Material shown:

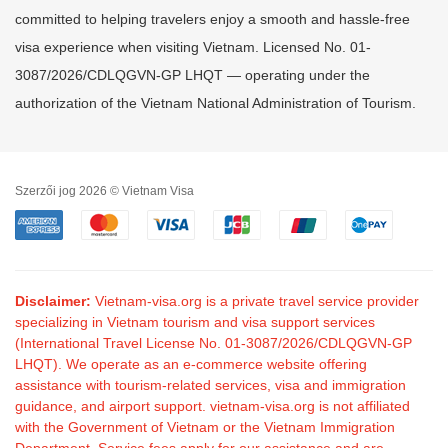
committed to helping travelers enjoy a smooth and hassle-free
visa experience when visiting Vietnam. Licensed No. 01-
3087/2026/CDLQGVN-GP LHQT — operating under the
authorization of the Vietnam National Administration of Tourism.
Szerzői jog 2026 © Vietnam Visa
Disclaimer:
Vietnam-visa.org is a private travel service provider
specializing in Vietnam tourism and visa support services
(International Travel License No. 01-3087/2026/CDLQGVN-GP
LHQT). We operate as an e-commerce website offering
assistance with tourism-related services, visa and immigration
guidance, and airport support. vietnam-visa.org is not affiliated
with the Government of Vietnam or the Vietnam Immigration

What this task involves: From the data above, output exactly the lines between the one containing "3087/2026/CDLQGVN-GP LHQT —" and the one containing "assistance with tourism-related", counting both of them.

The completed task:
3087/2026/CDLQGVN-GP LHQT — operating under the
authorization of the Vietnam National Administration of Tourism.
Szerzői jog 2026 © Vietnam Visa
Disclaimer:
Vietnam-visa.org is a private travel service provider
specializing in Vietnam tourism and visa support services
(International Travel License No. 01-3087/2026/CDLQGVN-GP
LHQT). We operate as an e-commerce website offering
assistance with tourism-related services, visa and immigration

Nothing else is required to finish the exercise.